Kombucha is a lightly effervescent sweetened green or black tea drink that originated from northeast China. It’s become very popular partly due to its probiotics, which are the good-for-you bacteria, that potentially benefit digestion and boost immunity.
Kombucha does contain a little bit of alcohol as a by-product of the fermentation process. It’s usually no more than 1%, but kids and people who are sensitive to alcohol should avoid the drink.
While kombucha is frequently found in the drink aisle of grocery stores, it’s also very commonly fermented at home. Whether you were making it at home or want to start brewing it, there’s no reason why living in an RV should prevent you from doing so. It doesn’t take up a lot of space and it’s easy to make.
Equipment you’ll need:
- A large bowl and wooden spoon. Don’t use metal or plastic bowls or spoons.
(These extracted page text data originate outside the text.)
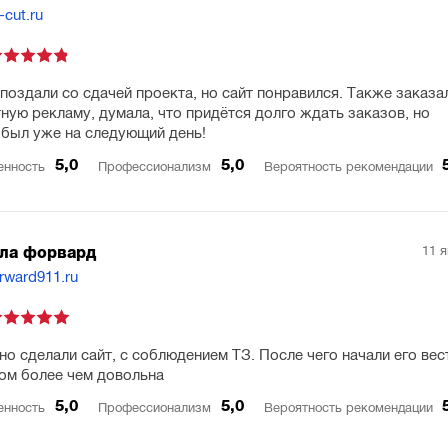
-cut.ru
поздали со сдачей проекта, но сайт понравился. Также заказа
тную рекламу, думала, что придётся долго ждать заказов, но
 был уже на следующий день!
5,0
5,0
енность
Профессионализм
Вероятность рекомендации
11 
ла форвард
orward911.ru
но сделали сайт, с соблюдением ТЗ. После чего начали его вес
ом более чем довольна
5,0
5,0
енность
Профессионализм
Вероятность рекомендации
- A large 1-gallon glass jar
- Tightly woven cloth, coffee filters or paper towels
- Glass bottles
Ingredients to make about 1 gallon:
- 3 ½ quarts of water
- 1 cup of white sugar
- 8 tea bags of black and green tea, feel free to mix and match or use one kind
- 2 cups starter tea from last batch of kombucha or store-bought kombucha (make sure it’s unpasteurized and neutral flavored)
- 1 scoby (homemade or purchased) per fermentation jar. Scoby, which is an acronym for Symbiotic Culture of Bacteria and Yeast, is the living home for the bacteria and yeast that transforms sweet tea into kombucha.
1. Bring water to a boil. Remove from heat and stir the sugar in to dissolve.
2. Put the tea bags in the water and allow it to steep until the water has cooled. This could take a few hours.
3. Remove the tea bags when the tea is cool. You now have your tea base.
4. Stir in the starter tea.
5. Transfer the tea to jar(s) and add the scoby with clean hands. If you use more than one jar, each jar needs its own scoby.
6. Cover the mouth of the jar with a few layers of tightly-woven cloth, coffee filters, or paper towels, and secure it with a rubber band.
7. Store the jar in a warm location, but make sure it’s not in direct sunlight.
8. Ferment for 7-10 days. Taste it daily after 7 days until it reaches the amount of sweetness and tartness you like. The shorter the fermentation period, the sweeter the kombucha will be.
9. Remove the scoby. If you’re not going to use the scoby for another batch of kombucha right away, then store it in a fresh batch of tea base with starter tea in the fridge. Be sure to change out the tea for a fresh batch every 4-6 weeks.
10. Bottle the finished kombucha, leaving about half an inch of headroom in each bottle. If you want to have flavored kombucha, add in any juice, fruit, or herbs as you’re bottling.
11. Store the bottled kombucha at room temperature and out of direct sunlight for 1-3 days to allow it to carbonate. Refrigerate to stop the fermentation and carbonation. Make sure to consume your kombucha within a month.